■ **Your goal**
Copy out all lines of the records in which the word "where" appears.

============

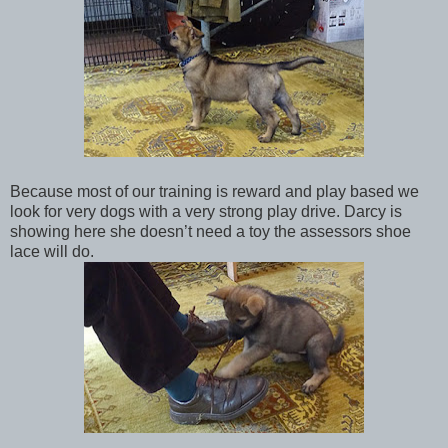
Because most of our training is reward and play based we
look for very dogs with a very strong play drive. Darcy is
showing here she doesn’t need a toy the assessors shoe
lace will do.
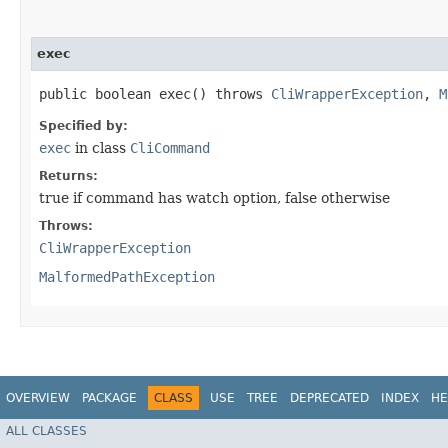
exec
public boolean exec() throws
CliWrapperException
,
M
Specified by:
exec
in class
CliCommand
Returns:
true if command has watch option, false otherwise
Throws:
CliWrapperException
MalformedPathException
OVERVIEW
PACKAGE
CLASS
USE
TREE
DEPRECATED
INDEX
HE
ALL CLASSES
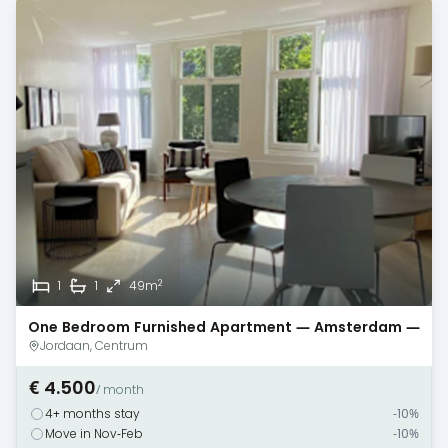
2
1
1
49m
One Bedroom Furnished Apartment — Amsterdam —
Canal View
Jordaan, Centrum
€ 4.500
/ month
4+ months stay
-10%
Move in Nov-Feb
-10%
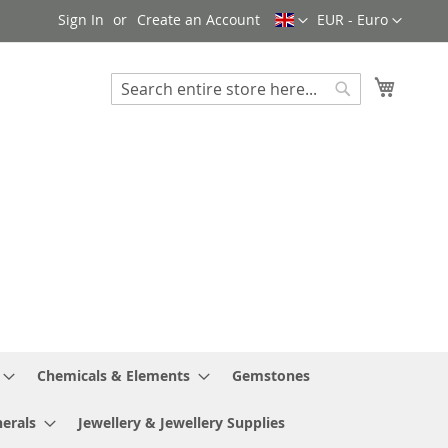
Language
Currency
Sign In
Create an Account
EUR - Euro
My Cart
Search
Search
Chemicals & Elements
Gemstones
erals
Jewellery & Jewellery Supplies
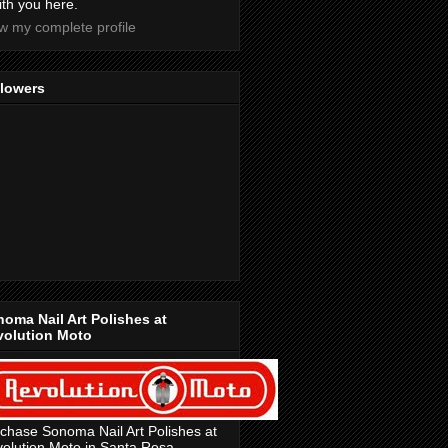
with you here.
w my complete profile
llowers
oma Nail Art Polishes at
volution Moto
chase Sonoma Nail Art Polishes at
olution Moto in Santa Rosa,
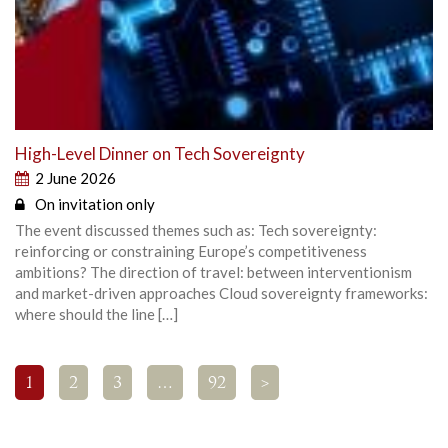
High-Level Dinner on Tech Sovereignty
2 June 2026
On invitation only
The event discussed themes such as: Tech sovereignty:
reinforcing or constraining Europe’s competitiveness
ambitions? The direction of travel: between interventionism
and market-driven approaches Cloud sovereignty frameworks:
where should the line […]
1
2
3
…
92
>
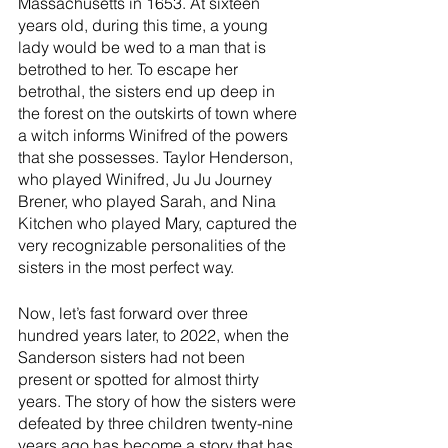
Massachusetts in 1653. At sixteen 
years old, during this time, a young 
lady would be wed to a man that is 
betrothed to her. To escape her 
betrothal, the sisters end up deep in 
the forest on the outskirts of town where 
a witch informs Winifred of the powers 
that she possesses. Taylor Henderson, 
who played Winifred, Ju Ju Journey 
Brener, who played Sarah, and Nina 
Kitchen who played Mary, captured the 
very recognizable personalities of the 
sisters in the most perfect way. 
Now, let’s fast forward over three 
hundred years later, to 2022, when the 
Sanderson sisters had not been 
present or spotted for almost thirty 
years. The story of how the sisters were 
defeated by three children twenty-nine 
years ago has become a story that has 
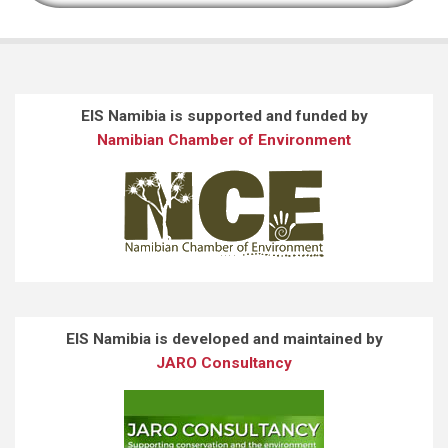
EIS Namibia is supported and funded by
Namibian Chamber of Environment
EIS Namibia is developed and maintained by
JARO Consultancy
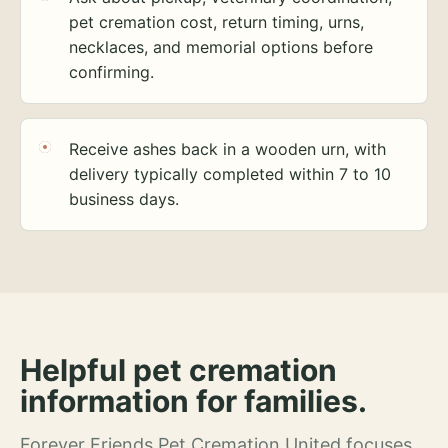
pet cremation cost, return timing, urns,
necklaces, and memorial options before
confirming.
Receive ashes back in a wooden urn, with
delivery typically completed within 7 to 10
business days.
Helpful pet cremation
information for families.
Forever Friends Pet Cremation United focuses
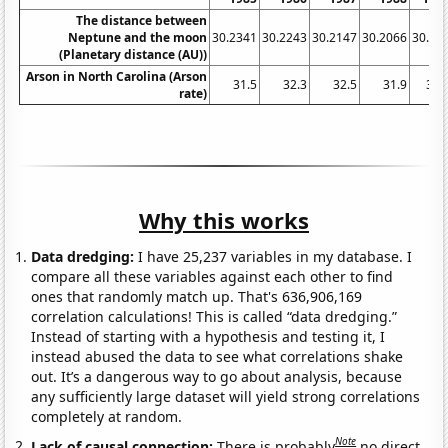
The distance between
Neptune and the moon
30.2341
30.2243
30.2147
30.2066
30.19
(Planetary distance (AU))
Arson in North Carolina (Arson
31.5
32.3
32.5
31.9
33.
rate)
Why this works
Data dredging:
I have 25,237 variables in my database. I
compare all these variables against each other to find
ones that randomly match up. That's 636,906,169
correlation calculations! This is called “data dredging.”
Instead of starting with a hypothesis and testing it, I
instead abused the data to see what correlations shake
out. It’s a dangerous way to go about analysis, because
any sufficiently large dataset will yield strong correlations
completely at random.
Note
Lack of causal connection:
There is probably
no direct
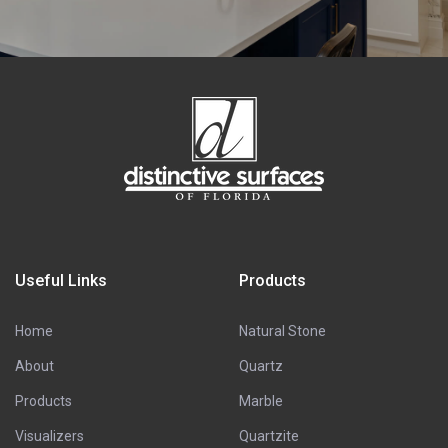
Useful Links
Products
Home
Natural Stone
About
Quartz
Products
Marble
Visualizers
Quartzite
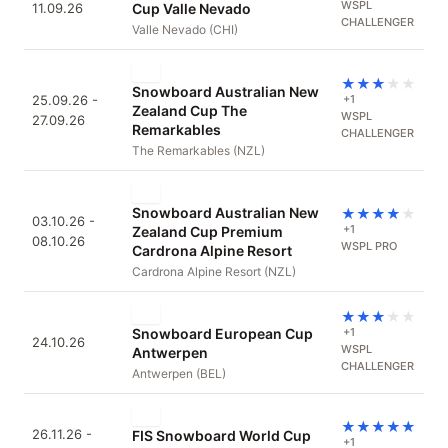
WSPL
11.09.26
Cup Valle Nevado
CHALLENGER
Valle Nevado (CHI)
★
★
★
★
★
Snowboard Australian New
25.09.26 -
+1
Zealand Cup The
WSPL
27.09.26
Remarkables
CHALLENGER
The Remarkables (NZL)
Snowboard Australian New
★
★
★
★
★
03.10.26 -
+1
Zealand Cup Premium
08.10.26
WSPL PRO
Cardrona Alpine Resort
Cardrona Alpine Resort (NZL)
★
★
★
★
★
Snowboard European Cup
+1
24.10.26
WSPL
Antwerpen
CHALLENGER
Antwerpen (BEL)
★
★
★
★
★
26.11.26 -
FIS Snowboard World Cup
+1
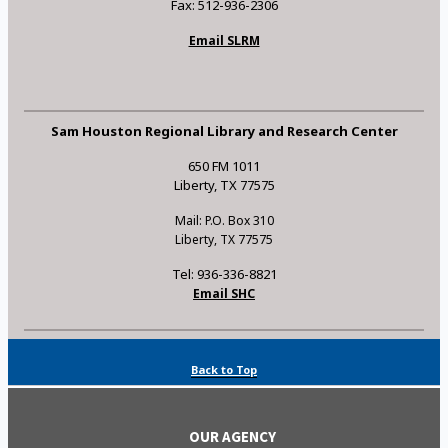
Fax: 512-936-2306
Email SLRM
Sam Houston Regional Library and Research Center
650 FM 1011
Liberty, TX 77575
Mail: P.O. Box 310
Liberty, TX 77575
Tel: 936-336-8821
Email SHC
Back to Top
OUR AGENCY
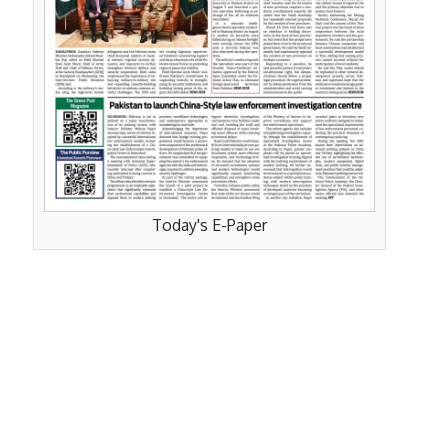
Today's E-Paper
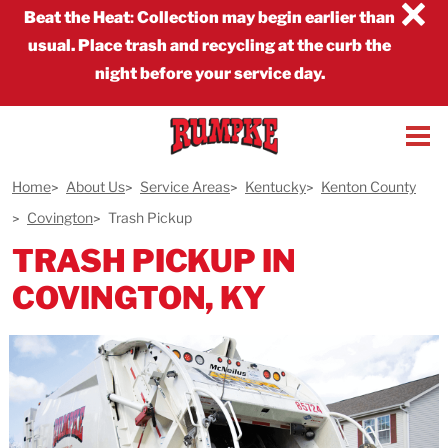
×
Beat the Heat
:
Collection may begin earlier than
usual. Place trash and recycling at the curb the
night before your service day.
Home
About Us
Service Areas
Kentucky
Kenton County
Covington
Trash Pickup
TRASH PICKUP IN
COVINGTON, KY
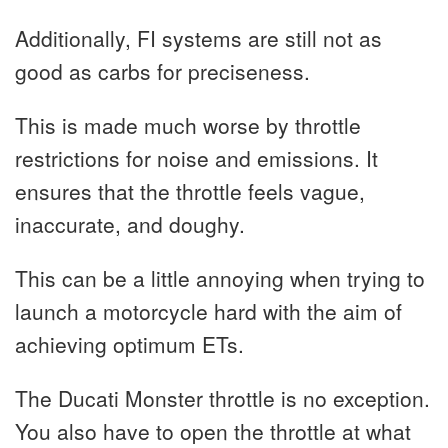
Additionally, FI systems are still not as
good as carbs for preciseness.
This is made much worse by throttle
restrictions for noise and emissions. It
ensures that the throttle feels vague,
inaccurate, and doughy.
This can be a little annoying when trying to
launch a motorcycle hard with the aim of
achieving optimum ETs.
The Ducati Monster throttle is no exception.
You also have to open the throttle at what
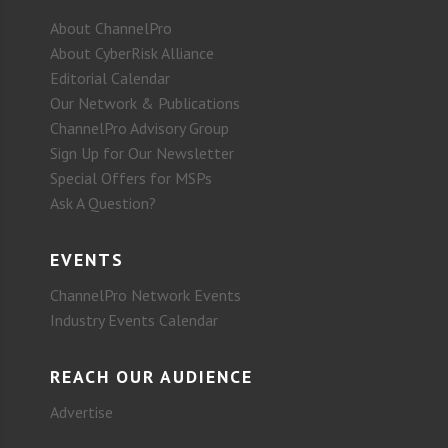
About ChannelPro
About CyberRisk Alliance
Editorial Calendar
Our Network & Publications
ChannelPro Advisory Group
Sign Up for Our Newsletter
Special Offers for MSPs
Ask A Question?
EVENTS
ChannelPro Network Events
Industry Events Calendar
REACH OUR AUDIENCE
Advertise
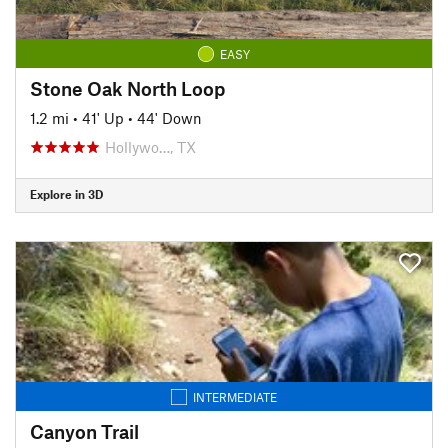
EASY
Stone Oak North Loop
1.2 mi
•
41' Up
•
44' Down
Hollywo…, TX
Explore in 3D
INTERMEDIATE
Canyon Trail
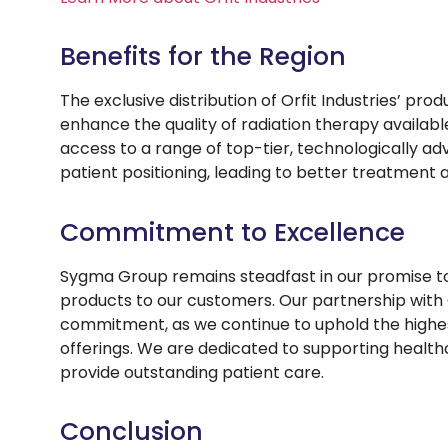
Benefits for the Region
The exclusive distribution of Orfit Industries’ pro
enhance the quality of radiation therapy availabl
access to a range of top-tier, technologically a
patient positioning, leading to better treatment
Commitment to Excellence
Sygma Group remains steadfast in our promise to 
products to our customers. Our partnership with O
commitment, as we continue to uphold the highest 
offerings. We are dedicated to supporting healthc
provide outstanding patient care.
Conclusion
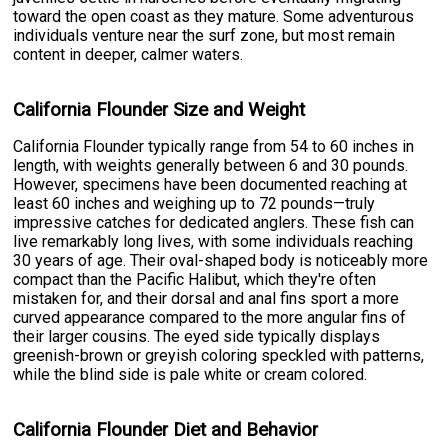
toward the open coast as they mature. Some adventurous
individuals venture near the surf zone, but most remain
content in deeper, calmer waters.
California Flounder Size and Weight
California Flounder typically range from 54 to 60 inches in
length, with weights generally between 6 and 30 pounds.
However, specimens have been documented reaching at
least 60 inches and weighing up to 72 pounds—truly
impressive catches for dedicated anglers. These fish can
live remarkably long lives, with some individuals reaching
30 years of age. Their oval-shaped body is noticeably more
compact than the Pacific Halibut, which they're often
mistaken for, and their dorsal and anal fins sport a more
curved appearance compared to the more angular fins of
their larger cousins. The eyed side typically displays
greenish-brown or greyish coloring speckled with patterns,
while the blind side is pale white or cream colored.
California Flounder Diet and Behavior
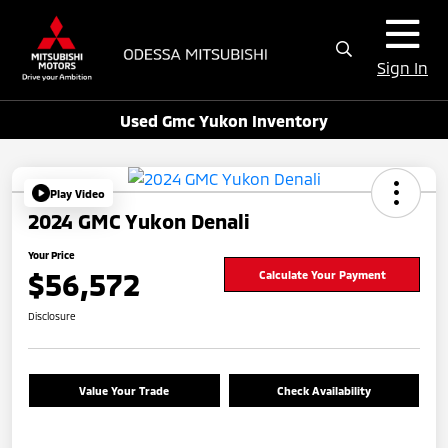
Sign In
Used Gmc Yukon Inventory
Play Video
2024 GMC Yukon Denali
Your Price
$56,572
Calculate Your Payment
Disclosure
Value Your Trade
Check Availability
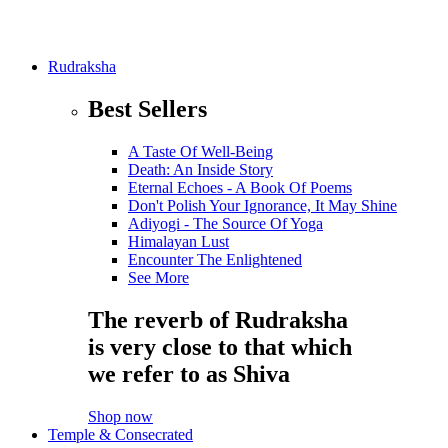
Rudraksha
Best Sellers
A Taste Of Well-Being
Death: An Inside Story
Eternal Echoes - A Book Of Poems
Don't Polish Your Ignorance, It May Shine
Adiyogi - The Source Of Yoga
Himalayan Lust
Encounter The Enlightened
See More
The reverb of Rudraksha
is very close to that which
we refer to as Shiva
Shop now
Temple & Consecrated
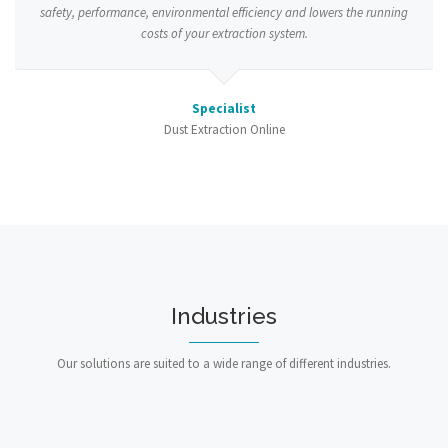
safety, performance, environmental efficiency and lowers the running
costs of your extraction system.
Specialist
Dust Extraction Online
Industries
Our solutions are suited to a wide range of different industries.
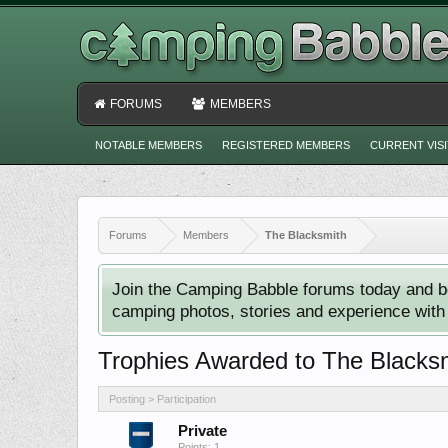
FORUMS
MEMBERS
NOTABLE MEMBERS
REGISTERED MEMBERS
CURRENT VIS
Forums
Members
The Blacksmith
Join the Camping Babble forums today and b
camping photos, stories and experience with o
Trophies Awarded to The Blacks
Posting > Participation
Private
Points: 1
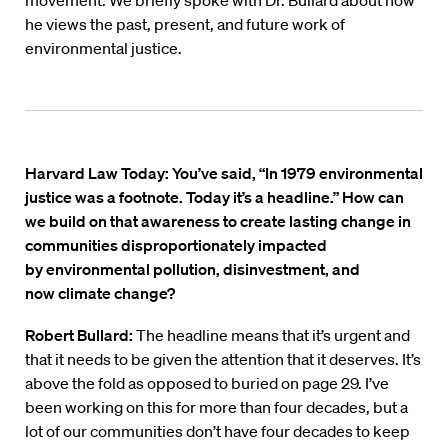
movement. We briefly spoke with Dr. Bullard about how
he views the past, present, and future work of
environmental justice.
Harvard Law Today: You’ve said, “In 1979 environmental
justice was a footnote. Today it’s a headline.” How can
we build on that awareness to create lasting change in
communities disproportionately impacted
by environmental pollution, disinvestment, and
now climate change?
Robert Bullard:
The headline means that it’s urgent and
that it needs to be given the attention that it deserves. It’s
above the fold as opposed to buried on page 29. I’ve
been working on this for more than four decades, but a
lot of our communities don’t have four decades to keep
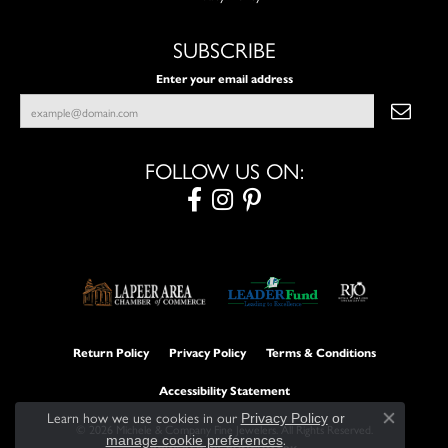
SUBSCRIBE
Enter your email address
FOLLOW US ON:
Return Policy
Privacy Policy
Terms & Conditions
Accessibility Statement
Learn how we use cookies in our
Privacy Policy
or
Close con
© 2026 Michele & Company Fine Jewelers. All Rights Reserved.
.
manage cookie preferences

============

■ **Exercise solution**
where should the line […]
the forest on the outskirts of town where 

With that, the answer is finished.